------ GIVEN RECORDS ------

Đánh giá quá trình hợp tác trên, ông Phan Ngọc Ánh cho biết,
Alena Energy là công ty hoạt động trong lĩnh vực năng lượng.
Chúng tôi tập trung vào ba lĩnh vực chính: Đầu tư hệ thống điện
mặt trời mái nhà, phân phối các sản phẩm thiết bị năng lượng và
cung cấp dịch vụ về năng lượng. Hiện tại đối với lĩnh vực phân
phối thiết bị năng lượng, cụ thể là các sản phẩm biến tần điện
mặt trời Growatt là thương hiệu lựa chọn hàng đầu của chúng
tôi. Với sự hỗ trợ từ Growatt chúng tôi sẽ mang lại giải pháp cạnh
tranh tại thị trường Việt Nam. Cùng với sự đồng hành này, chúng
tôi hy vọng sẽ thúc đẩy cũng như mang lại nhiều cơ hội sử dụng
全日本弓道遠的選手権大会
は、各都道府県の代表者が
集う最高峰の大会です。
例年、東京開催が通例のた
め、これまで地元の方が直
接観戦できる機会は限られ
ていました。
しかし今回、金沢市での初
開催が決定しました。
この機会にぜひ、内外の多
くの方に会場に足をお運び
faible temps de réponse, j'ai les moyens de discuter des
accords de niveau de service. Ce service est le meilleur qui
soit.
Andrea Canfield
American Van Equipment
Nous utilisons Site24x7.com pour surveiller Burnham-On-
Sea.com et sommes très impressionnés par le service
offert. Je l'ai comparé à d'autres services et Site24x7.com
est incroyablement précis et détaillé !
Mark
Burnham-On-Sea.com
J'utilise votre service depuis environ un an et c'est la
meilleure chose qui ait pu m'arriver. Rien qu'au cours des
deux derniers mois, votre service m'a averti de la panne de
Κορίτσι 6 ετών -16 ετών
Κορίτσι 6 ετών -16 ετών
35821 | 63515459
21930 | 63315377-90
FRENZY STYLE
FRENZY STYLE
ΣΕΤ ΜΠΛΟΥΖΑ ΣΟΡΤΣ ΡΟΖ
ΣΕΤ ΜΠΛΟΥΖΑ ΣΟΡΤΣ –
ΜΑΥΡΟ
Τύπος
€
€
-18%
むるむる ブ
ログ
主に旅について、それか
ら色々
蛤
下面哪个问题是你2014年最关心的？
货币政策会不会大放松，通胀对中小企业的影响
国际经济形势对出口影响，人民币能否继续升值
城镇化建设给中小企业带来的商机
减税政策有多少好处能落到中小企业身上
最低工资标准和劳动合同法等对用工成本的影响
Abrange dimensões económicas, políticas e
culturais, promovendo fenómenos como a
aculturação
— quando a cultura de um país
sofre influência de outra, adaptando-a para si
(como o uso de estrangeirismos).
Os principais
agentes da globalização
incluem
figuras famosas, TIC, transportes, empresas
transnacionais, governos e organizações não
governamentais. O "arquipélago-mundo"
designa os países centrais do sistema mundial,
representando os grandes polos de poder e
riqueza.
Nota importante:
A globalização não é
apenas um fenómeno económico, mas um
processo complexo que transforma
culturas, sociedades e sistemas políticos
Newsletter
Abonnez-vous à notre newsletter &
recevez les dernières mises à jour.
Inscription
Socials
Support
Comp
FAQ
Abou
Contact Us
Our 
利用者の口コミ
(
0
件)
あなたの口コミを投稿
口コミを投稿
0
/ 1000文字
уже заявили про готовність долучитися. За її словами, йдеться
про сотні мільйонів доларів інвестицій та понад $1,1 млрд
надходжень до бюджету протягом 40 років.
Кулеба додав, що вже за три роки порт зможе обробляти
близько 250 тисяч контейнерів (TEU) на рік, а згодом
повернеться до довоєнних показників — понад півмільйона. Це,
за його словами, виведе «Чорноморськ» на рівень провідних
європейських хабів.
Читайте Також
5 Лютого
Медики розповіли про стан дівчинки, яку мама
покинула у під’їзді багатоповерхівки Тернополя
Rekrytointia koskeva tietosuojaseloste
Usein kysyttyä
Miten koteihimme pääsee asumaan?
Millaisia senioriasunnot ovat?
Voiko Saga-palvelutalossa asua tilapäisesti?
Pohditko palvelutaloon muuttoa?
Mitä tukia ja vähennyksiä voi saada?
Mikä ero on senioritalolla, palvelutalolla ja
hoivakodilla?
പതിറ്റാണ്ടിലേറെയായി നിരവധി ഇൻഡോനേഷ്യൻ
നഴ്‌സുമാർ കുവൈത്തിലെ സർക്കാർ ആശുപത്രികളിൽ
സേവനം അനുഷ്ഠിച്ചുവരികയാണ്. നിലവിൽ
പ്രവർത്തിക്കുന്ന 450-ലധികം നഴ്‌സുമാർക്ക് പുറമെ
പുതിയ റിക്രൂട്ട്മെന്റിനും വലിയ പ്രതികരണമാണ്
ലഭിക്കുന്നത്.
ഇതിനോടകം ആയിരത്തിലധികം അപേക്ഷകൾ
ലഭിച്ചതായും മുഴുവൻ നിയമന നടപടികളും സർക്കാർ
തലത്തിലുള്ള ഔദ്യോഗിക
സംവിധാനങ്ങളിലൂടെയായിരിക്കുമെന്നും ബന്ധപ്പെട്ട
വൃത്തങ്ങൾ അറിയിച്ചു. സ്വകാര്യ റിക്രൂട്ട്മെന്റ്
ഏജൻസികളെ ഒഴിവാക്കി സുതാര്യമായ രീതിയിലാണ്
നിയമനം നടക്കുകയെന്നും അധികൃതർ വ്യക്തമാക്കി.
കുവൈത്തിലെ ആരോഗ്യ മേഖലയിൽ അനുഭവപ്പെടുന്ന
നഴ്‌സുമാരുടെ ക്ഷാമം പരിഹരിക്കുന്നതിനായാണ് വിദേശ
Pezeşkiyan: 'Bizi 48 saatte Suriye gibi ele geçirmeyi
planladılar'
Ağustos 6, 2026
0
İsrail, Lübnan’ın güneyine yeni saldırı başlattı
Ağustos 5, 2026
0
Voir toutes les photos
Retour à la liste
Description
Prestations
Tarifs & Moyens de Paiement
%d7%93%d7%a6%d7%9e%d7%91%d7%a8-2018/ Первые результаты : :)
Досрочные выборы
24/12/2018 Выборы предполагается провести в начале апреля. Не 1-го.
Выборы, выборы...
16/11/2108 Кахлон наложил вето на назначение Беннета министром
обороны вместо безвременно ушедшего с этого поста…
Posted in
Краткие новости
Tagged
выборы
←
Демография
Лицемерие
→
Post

------

■ WHAT IS EXPECTED
Give the number of lines in the records that contain the word "trời", and write nothing else.

■ SOLUTION
2